**Activity**
Please transcribe, word for word, only the lines from the one containing "Segment every instance of portal" through the last line of the records below, both included, and leave out every picture.

**Task inputs**

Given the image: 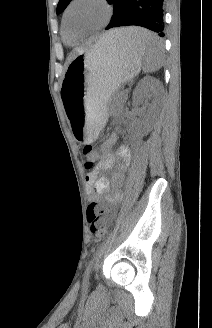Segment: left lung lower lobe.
I'll return each instance as SVG.
<instances>
[{
	"mask_svg": "<svg viewBox=\"0 0 212 328\" xmlns=\"http://www.w3.org/2000/svg\"><path fill=\"white\" fill-rule=\"evenodd\" d=\"M164 0H107L113 7V16L107 29L120 26L137 25L148 28L160 37H164L163 29ZM147 45L152 46V42Z\"/></svg>",
	"mask_w": 212,
	"mask_h": 328,
	"instance_id": "0a47b994",
	"label": "left lung lower lobe"
}]
</instances>
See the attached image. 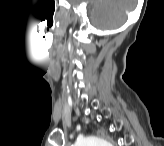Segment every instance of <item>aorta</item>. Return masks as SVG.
Returning <instances> with one entry per match:
<instances>
[{"label": "aorta", "instance_id": "aorta-1", "mask_svg": "<svg viewBox=\"0 0 164 146\" xmlns=\"http://www.w3.org/2000/svg\"><path fill=\"white\" fill-rule=\"evenodd\" d=\"M78 146H108V142L98 137H88L81 140Z\"/></svg>", "mask_w": 164, "mask_h": 146}]
</instances>
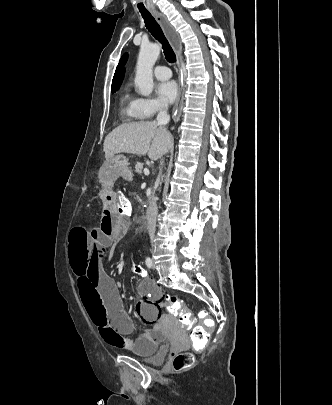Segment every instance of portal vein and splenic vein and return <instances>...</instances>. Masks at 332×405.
<instances>
[{
  "label": "portal vein and splenic vein",
  "instance_id": "portal-vein-and-splenic-vein-1",
  "mask_svg": "<svg viewBox=\"0 0 332 405\" xmlns=\"http://www.w3.org/2000/svg\"><path fill=\"white\" fill-rule=\"evenodd\" d=\"M149 173H150V172H149V169L145 168V169H144V174H145L146 176H148Z\"/></svg>",
  "mask_w": 332,
  "mask_h": 405
}]
</instances>
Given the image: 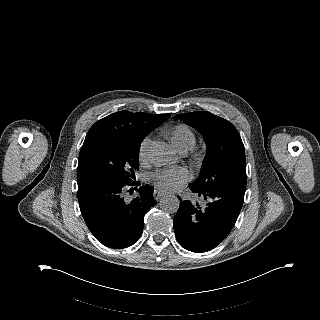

**Response**
Segment every instance of portal vein and splenic vein and return <instances>...</instances>. Masks at 332×405.
<instances>
[{
  "label": "portal vein and splenic vein",
  "instance_id": "portal-vein-and-splenic-vein-1",
  "mask_svg": "<svg viewBox=\"0 0 332 405\" xmlns=\"http://www.w3.org/2000/svg\"><path fill=\"white\" fill-rule=\"evenodd\" d=\"M149 173H150V172H149V169L145 168V169H144V174H145L146 176H148Z\"/></svg>",
  "mask_w": 332,
  "mask_h": 405
}]
</instances>
Given the image: 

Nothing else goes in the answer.